• PROBLEM DETAILS
Check each line of the data, and copy those where "Ecsatacy" appears.

(TASK INPUTS Opens)

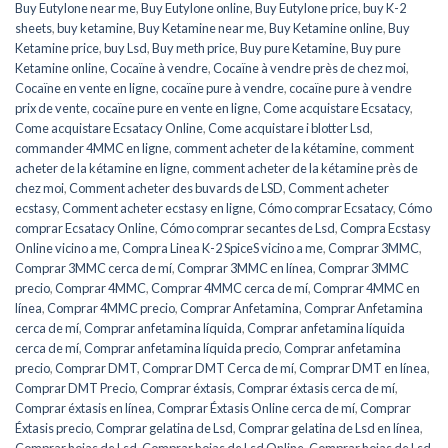
Buy Eutylone near me
,
Buy Eutylone online
,
Buy Eutylone price
,
buy K-2
sheets
,
buy ketamine
,
Buy Ketamine near me
,
Buy Ketamine online
,
Buy
Ketamine price
,
buy Lsd
,
Buy meth price
,
Buy pure Ketamine
,
Buy pure
Ketamine online
,
Cocaïne à vendre
,
Cocaïne à vendre près de chez moi
,
Cocaïne en vente en ligne
,
cocaïne pure à vendre
,
cocaïne pure à vendre
prix de vente
,
cocaïne pure en vente en ligne
,
Come acquistare Ecsatacy
,
Come acquistare Ecsatacy Online
,
Come acquistare i blotter Lsd
,
commander 4MMC en ligne
,
comment acheter de la kétamine
,
comment
acheter de la kétamine en ligne
,
comment acheter de la kétamine près de
chez moi
,
Comment acheter des buvards de LSD
,
Comment acheter
ecstasy
,
Comment acheter ecstasy en ligne
,
Cómo comprar Ecsatacy
,
Cómo
comprar Ecsatacy Online
,
Cómo comprar secantes de Lsd
,
Compra Ecstasy
Online vicino a me
,
Compra Linea K-2 SpiceS vicino a me
,
Comprar 3MMC
,
Comprar 3MMC cerca de mí
,
Comprar 3MMC en línea
,
Comprar 3MMC
precio
,
Comprar 4MMC
,
Comprar 4MMC cerca de mí
,
Comprar 4MMC en
línea
,
Comprar 4MMC precio
,
Comprar Anfetamina
,
Comprar Anfetamina
cerca de mí
,
Comprar anfetamina líquida
,
Comprar anfetamina líquida
cerca de mí
,
Comprar anfetamina líquida precio
,
Comprar anfetamina
precio
,
Comprar DMT
,
Comprar DMT Cerca de mí
,
Comprar DMT en línea
,
Comprar DMT Precio
,
Comprar éxtasis
,
Comprar éxtasis cerca de mí
,
Comprar éxtasis en línea
,
Comprar Éxtasis Online cerca de mí
,
Comprar
Éxtasis precio
,
Comprar gelatina de Lsd
,
Comprar gelatina de Lsd en línea
,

(TASK INPUTS Closes)

• SOLUTION TO THE PROBLEM
Come acquistare Ecsatacy
Come acquistare Ecsatacy Online
Cómo comprar Ecsatacy
comprar Ecsatacy Online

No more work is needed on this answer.